The bill increases transparency and accountability around improper federal payments—giving taxpayers and policymakers better data to target reforms—but imposes administrative costs, risks exposing sensitive program details, and could trigger short-term program cuts that reduce services.
Taxpayers, Congress, and state budget reviewers will receive program- and activity-level improper payment amounts, rates, and three-year trends, giving the public and policymakers clearer transparency into where federal funds are being lost.
Taxpayers and federal employees will see that budgets must disclose incomplete corrective actions and planned steps to address improper payments, increasing agency accountability for fixing problems.

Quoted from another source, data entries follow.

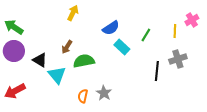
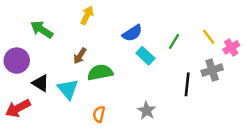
pink cross: (192, 20) -> (231, 47), moved
green arrow: (14, 27) -> (42, 30), moved
yellow line: (175, 31) -> (209, 37), turned -40
black triangle: (40, 60) -> (41, 83), moved
gray star: (104, 93) -> (147, 111), moved

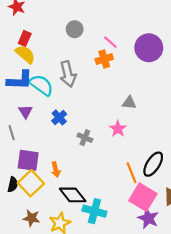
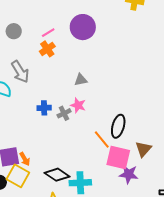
pink line: (110, 42) -> (48, 33), turned -56
blue cross: (59, 117) -> (44, 108), moved, turned -32
gray cross: (85, 138) -> (64, 113), moved, turned -32
orange arrow: (56, 170) -> (25, 159), moved

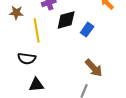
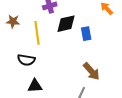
brown star: (16, 13) -> (13, 21), moved
blue rectangle: (87, 30) -> (86, 34), turned -48

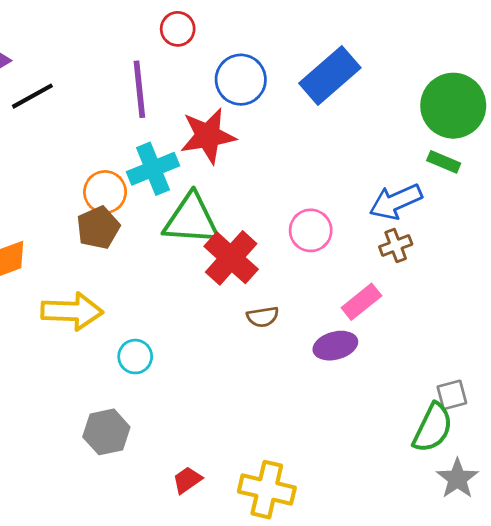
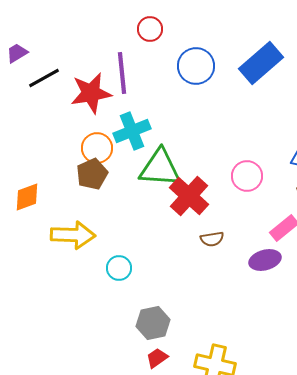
red star: (208, 136) -> (91, 93), moved
gray hexagon: (106, 432) -> (153, 323), moved

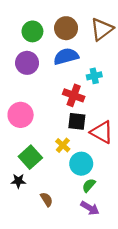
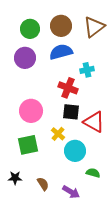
pink circle: (21, 115) -> (31, 111), moved
green square: (30, 157) -> (28, 145), turned 30
black star: (18, 181) -> (15, 178), moved
green semicircle: (89, 185) -> (93, 173), moved, turned 64
purple arrow: (90, 208) -> (71, 192), moved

Budget reviewers and Congress will have better, program-level data to target reforms or adjust funding based on documented multi-year trends, improving the ability to direct fixes where they matter most.
Program beneficiaries, taxpayers, and state governments could face short-term reductions in services if higher reported improper payment rates prompt budget cuts to affected programs.
Federal agencies will face increased administrative burden and costs to prepare detailed program- and activity-level improper payment reports, potentially diverting staff time from service delivery.
Disclosure of incomplete corrective actions could reveal sensitive program details or operational vulnerabilities, complicating fixes and creating security or operational risks for affected federal programs.
Based on analysis of 2 sections of legislative text.
Requires the President’s budget to include program- and activity-level improper payment amounts/rates, explanations of causes and trends, and descriptions of incomplete corrective actions with planned steps.
Introduced February 26, 2025 by John Peter Ricketts · Last progress February 26, 2025
Requires the President’s annual budget submission to include detailed improper payment information for each executive agency that must report on improper payments. Agencies must supply program- and activity-level improper payment amounts and rates, a plain-language narrative explaining why the amounts and rates occurred and how they trended over the prior three years, and descriptions of any incomplete corrective actions plus planned steps to finish them. The change increases transparency for Congress and the public about improper payments, gives budget reviewers more program-level data, and creates modest additional reporting work for agencies’ financial and compliance offices.